Although there are strong grounds for distinguishing the present case from those concerning the decisions of individual NHS trusts not to provide particular drugs or treatments, a comparison seems at first sight to throw up an odd anomaly. On the one hand, the courts appear to be reluctant to compel trusts to direct scarce resources to the provision of particular treatments that patients cannot get elsewhere; on the other, they are also preventing trusts from freeing-up their resources by withholding treatment from patients who would receive equivalent private care.
However, the paradox is not as stark as it first appears. HHJ Pelling QC, referring to the case of Crofton v National Health Service Litigation Authority  EWCA Civ 71 , emphasised that he was not expressing any view as to the social and economic expediency of requiring a tortfeasor or his insurer to pay for the services that have or will be provided by the NHS. But the remedy for the state lay not in individual trusts taking decisions such as that in respect of B’s case, but in primary legislation which allowed that costs of treatment to be recovered from the insurers by the NHS (for example Part 3 of the Health and Social Care (Community Health and Standards) Act 2003).

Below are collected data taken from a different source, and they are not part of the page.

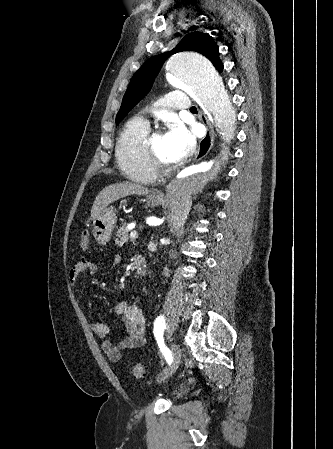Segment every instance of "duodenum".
Instances as JSON below:
<instances>
[{
    "instance_id": "410a0bca",
    "label": "duodenum",
    "mask_w": 333,
    "mask_h": 449,
    "mask_svg": "<svg viewBox=\"0 0 333 449\" xmlns=\"http://www.w3.org/2000/svg\"><path fill=\"white\" fill-rule=\"evenodd\" d=\"M133 267L136 274L144 275L147 268L146 259L142 255H136L133 259Z\"/></svg>"
}]
</instances>
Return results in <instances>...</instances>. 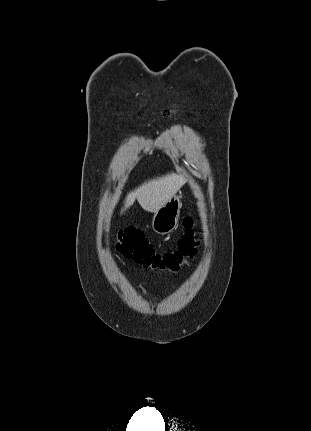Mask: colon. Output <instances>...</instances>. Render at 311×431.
I'll use <instances>...</instances> for the list:
<instances>
[{
	"label": "colon",
	"mask_w": 311,
	"mask_h": 431,
	"mask_svg": "<svg viewBox=\"0 0 311 431\" xmlns=\"http://www.w3.org/2000/svg\"><path fill=\"white\" fill-rule=\"evenodd\" d=\"M184 233L177 246L166 252H158L136 229L127 228L118 233L117 249L121 254L145 268L176 271L197 252L198 239L195 223L191 216L184 221Z\"/></svg>",
	"instance_id": "obj_1"
}]
</instances>
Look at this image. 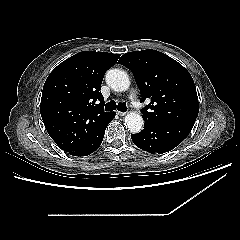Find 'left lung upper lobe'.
<instances>
[{
	"label": "left lung upper lobe",
	"mask_w": 240,
	"mask_h": 240,
	"mask_svg": "<svg viewBox=\"0 0 240 240\" xmlns=\"http://www.w3.org/2000/svg\"><path fill=\"white\" fill-rule=\"evenodd\" d=\"M119 63L134 73L142 101L150 100L142 109L145 122H195L199 111L196 87L180 63L152 49L128 52Z\"/></svg>",
	"instance_id": "obj_1"
}]
</instances>
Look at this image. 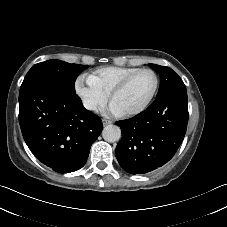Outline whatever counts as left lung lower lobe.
Wrapping results in <instances>:
<instances>
[{
  "label": "left lung lower lobe",
  "instance_id": "left-lung-lower-lobe-1",
  "mask_svg": "<svg viewBox=\"0 0 227 227\" xmlns=\"http://www.w3.org/2000/svg\"><path fill=\"white\" fill-rule=\"evenodd\" d=\"M187 92H169L135 117L117 121L122 138L115 154L130 174H143L167 163L181 145L188 123Z\"/></svg>",
  "mask_w": 227,
  "mask_h": 227
}]
</instances>
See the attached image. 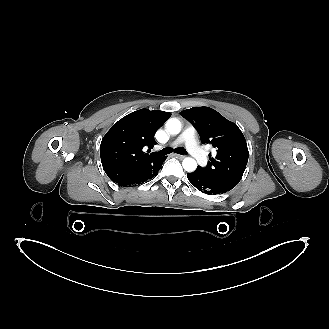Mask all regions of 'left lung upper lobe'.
Instances as JSON below:
<instances>
[{
	"label": "left lung upper lobe",
	"instance_id": "obj_1",
	"mask_svg": "<svg viewBox=\"0 0 329 329\" xmlns=\"http://www.w3.org/2000/svg\"><path fill=\"white\" fill-rule=\"evenodd\" d=\"M181 115L196 128L203 144L210 143L216 148V155L208 165L198 166L197 170L234 188L243 176L249 156L241 130L209 107H193L181 111Z\"/></svg>",
	"mask_w": 329,
	"mask_h": 329
}]
</instances>
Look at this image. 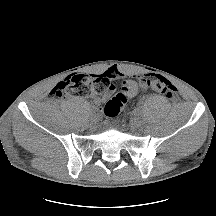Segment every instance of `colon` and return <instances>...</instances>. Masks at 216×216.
<instances>
[{
	"label": "colon",
	"instance_id": "obj_1",
	"mask_svg": "<svg viewBox=\"0 0 216 216\" xmlns=\"http://www.w3.org/2000/svg\"><path fill=\"white\" fill-rule=\"evenodd\" d=\"M144 84L168 100H173L176 96V88L161 76L145 79ZM109 86L110 78L104 74H74L59 82L52 90V94L57 97H66L73 94L95 97L103 94ZM140 87L141 84L138 82L125 84L122 91L105 104L103 108L104 115L107 118H115L125 106L128 98H130V93L139 90Z\"/></svg>",
	"mask_w": 216,
	"mask_h": 216
}]
</instances>
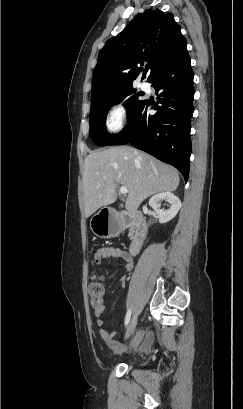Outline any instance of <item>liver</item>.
<instances>
[{
  "mask_svg": "<svg viewBox=\"0 0 243 409\" xmlns=\"http://www.w3.org/2000/svg\"><path fill=\"white\" fill-rule=\"evenodd\" d=\"M179 181L174 167L130 146L91 152L85 159L83 172L85 216L90 217L99 208L114 203L119 184L129 191L125 208L133 214L146 198L175 191Z\"/></svg>",
  "mask_w": 243,
  "mask_h": 409,
  "instance_id": "obj_1",
  "label": "liver"
}]
</instances>
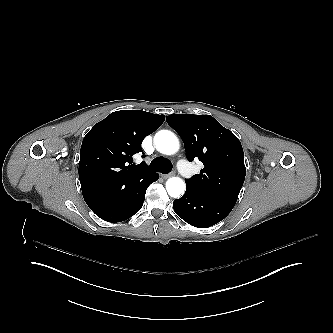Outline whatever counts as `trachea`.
<instances>
[{
  "instance_id": "1",
  "label": "trachea",
  "mask_w": 333,
  "mask_h": 333,
  "mask_svg": "<svg viewBox=\"0 0 333 333\" xmlns=\"http://www.w3.org/2000/svg\"><path fill=\"white\" fill-rule=\"evenodd\" d=\"M150 169L153 171L161 172L163 174H168L172 170V163L165 158L157 157L152 160Z\"/></svg>"
}]
</instances>
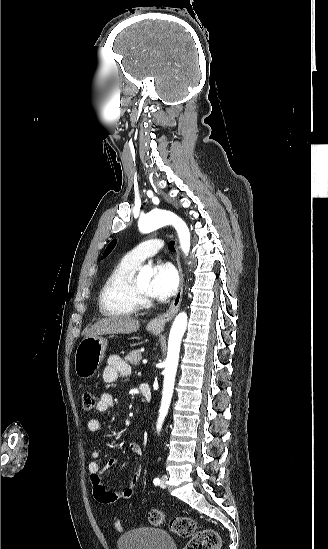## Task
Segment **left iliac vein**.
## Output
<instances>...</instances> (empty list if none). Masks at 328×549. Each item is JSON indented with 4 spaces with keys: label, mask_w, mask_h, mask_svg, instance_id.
Listing matches in <instances>:
<instances>
[{
    "label": "left iliac vein",
    "mask_w": 328,
    "mask_h": 549,
    "mask_svg": "<svg viewBox=\"0 0 328 549\" xmlns=\"http://www.w3.org/2000/svg\"><path fill=\"white\" fill-rule=\"evenodd\" d=\"M166 480H167V476L166 475H163L162 478H161V482H160V486L162 488H165L166 487Z\"/></svg>",
    "instance_id": "1"
}]
</instances>
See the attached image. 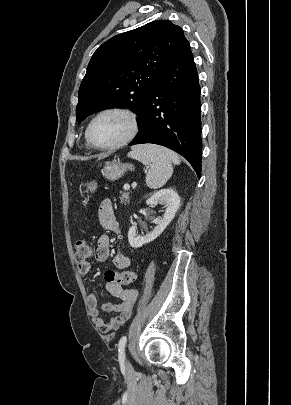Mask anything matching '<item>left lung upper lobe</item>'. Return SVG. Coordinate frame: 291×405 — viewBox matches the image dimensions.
I'll list each match as a JSON object with an SVG mask.
<instances>
[{
    "label": "left lung upper lobe",
    "instance_id": "1",
    "mask_svg": "<svg viewBox=\"0 0 291 405\" xmlns=\"http://www.w3.org/2000/svg\"><path fill=\"white\" fill-rule=\"evenodd\" d=\"M185 42L179 26L156 20L103 43L81 82L76 120L119 107L136 112L139 125L151 87Z\"/></svg>",
    "mask_w": 291,
    "mask_h": 405
}]
</instances>
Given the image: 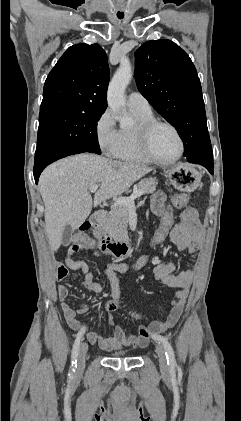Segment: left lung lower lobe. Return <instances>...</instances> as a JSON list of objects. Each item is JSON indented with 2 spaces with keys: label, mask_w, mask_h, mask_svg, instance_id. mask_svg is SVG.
<instances>
[{
  "label": "left lung lower lobe",
  "mask_w": 241,
  "mask_h": 421,
  "mask_svg": "<svg viewBox=\"0 0 241 421\" xmlns=\"http://www.w3.org/2000/svg\"><path fill=\"white\" fill-rule=\"evenodd\" d=\"M189 162L192 163H199L201 165H203L204 167H206L208 169V171L213 174V160L208 161V160H188Z\"/></svg>",
  "instance_id": "left-lung-lower-lobe-1"
}]
</instances>
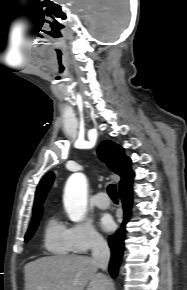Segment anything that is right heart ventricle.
<instances>
[{
  "instance_id": "1",
  "label": "right heart ventricle",
  "mask_w": 187,
  "mask_h": 290,
  "mask_svg": "<svg viewBox=\"0 0 187 290\" xmlns=\"http://www.w3.org/2000/svg\"><path fill=\"white\" fill-rule=\"evenodd\" d=\"M44 246L55 255H68L72 249L68 238V229L55 216H51L44 230Z\"/></svg>"
}]
</instances>
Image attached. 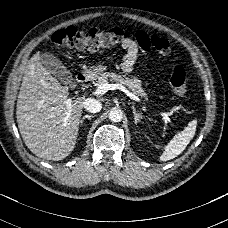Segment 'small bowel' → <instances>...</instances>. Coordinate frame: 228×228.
<instances>
[{"mask_svg": "<svg viewBox=\"0 0 228 228\" xmlns=\"http://www.w3.org/2000/svg\"><path fill=\"white\" fill-rule=\"evenodd\" d=\"M135 39L137 43L130 38L121 43L122 48L126 50V55L124 56L122 63V69L125 73H130L133 70L139 49L141 52L145 53L146 59L152 58V43L147 32L144 30L137 31Z\"/></svg>", "mask_w": 228, "mask_h": 228, "instance_id": "small-bowel-1", "label": "small bowel"}]
</instances>
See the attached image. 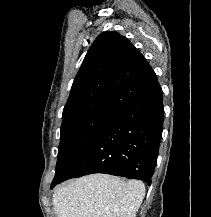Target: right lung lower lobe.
I'll list each match as a JSON object with an SVG mask.
<instances>
[{
	"label": "right lung lower lobe",
	"instance_id": "obj_1",
	"mask_svg": "<svg viewBox=\"0 0 211 217\" xmlns=\"http://www.w3.org/2000/svg\"><path fill=\"white\" fill-rule=\"evenodd\" d=\"M163 92L157 83L127 104L53 188L70 178L106 173L151 184L163 129Z\"/></svg>",
	"mask_w": 211,
	"mask_h": 217
}]
</instances>
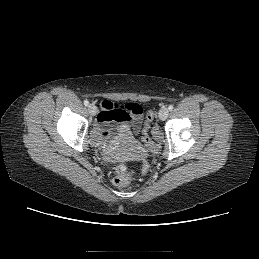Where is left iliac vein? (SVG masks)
Here are the masks:
<instances>
[{
  "mask_svg": "<svg viewBox=\"0 0 259 259\" xmlns=\"http://www.w3.org/2000/svg\"><path fill=\"white\" fill-rule=\"evenodd\" d=\"M169 115V110L166 107H162L159 111V118L165 120Z\"/></svg>",
  "mask_w": 259,
  "mask_h": 259,
  "instance_id": "1",
  "label": "left iliac vein"
}]
</instances>
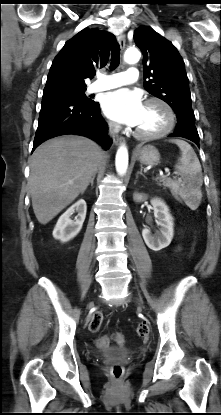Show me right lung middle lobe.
I'll return each instance as SVG.
<instances>
[{
	"label": "right lung middle lobe",
	"mask_w": 221,
	"mask_h": 415,
	"mask_svg": "<svg viewBox=\"0 0 221 415\" xmlns=\"http://www.w3.org/2000/svg\"><path fill=\"white\" fill-rule=\"evenodd\" d=\"M85 91H86V88L65 90V91H59V92H54V93L44 95L43 98L62 97V98H70L73 100L83 101V102L93 101L85 95Z\"/></svg>",
	"instance_id": "obj_1"
}]
</instances>
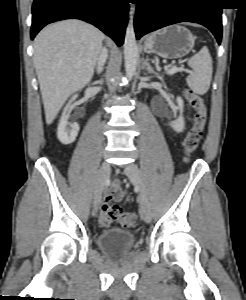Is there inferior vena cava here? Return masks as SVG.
<instances>
[{
  "instance_id": "602c4592",
  "label": "inferior vena cava",
  "mask_w": 246,
  "mask_h": 300,
  "mask_svg": "<svg viewBox=\"0 0 246 300\" xmlns=\"http://www.w3.org/2000/svg\"><path fill=\"white\" fill-rule=\"evenodd\" d=\"M107 59V50L106 48H103L99 54V57L97 59V72L101 73L103 70L104 63L106 62Z\"/></svg>"
}]
</instances>
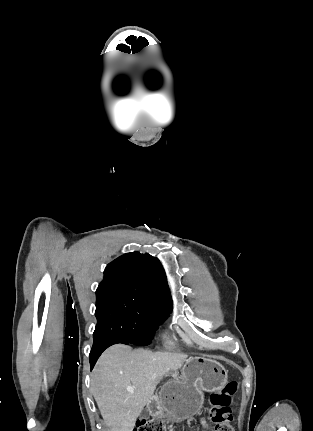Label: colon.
Wrapping results in <instances>:
<instances>
[{
  "instance_id": "colon-1",
  "label": "colon",
  "mask_w": 313,
  "mask_h": 431,
  "mask_svg": "<svg viewBox=\"0 0 313 431\" xmlns=\"http://www.w3.org/2000/svg\"><path fill=\"white\" fill-rule=\"evenodd\" d=\"M236 392L237 383L230 381L222 389L211 394L209 417L214 424L213 431H233L230 404ZM134 431H167V427L161 420L143 419L137 423Z\"/></svg>"
}]
</instances>
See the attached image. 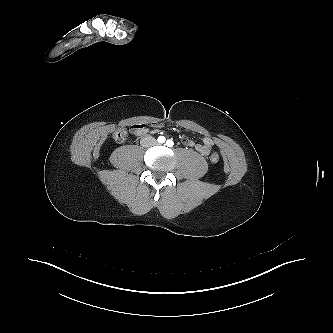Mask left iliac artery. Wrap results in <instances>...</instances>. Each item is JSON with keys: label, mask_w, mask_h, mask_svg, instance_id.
<instances>
[{"label": "left iliac artery", "mask_w": 333, "mask_h": 333, "mask_svg": "<svg viewBox=\"0 0 333 333\" xmlns=\"http://www.w3.org/2000/svg\"><path fill=\"white\" fill-rule=\"evenodd\" d=\"M166 145L168 146V147H172L173 145H174V142L172 141V140H167V142H166Z\"/></svg>", "instance_id": "obj_1"}]
</instances>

There were a number of reasons why this was preferable, including the need to avoid different approaches being taken by different PCTs, and to provide greater security, certainty and expediency for claimants and insurers alike when they came to settle cases.
In coming to his decision, HHJ Pelling QC drew upon 21st Century statutes and case law, and the modern procedural emphasis on resolving cases out of court. Yet despite this – and despite the state of permanent revolution that state health care has endured for well over a decade – his judgment rests on a simple and resilient principle that dates back to the founding of the NHS: a national health service, non-means tested and free at the point of delivery. Nye Bevan would approve.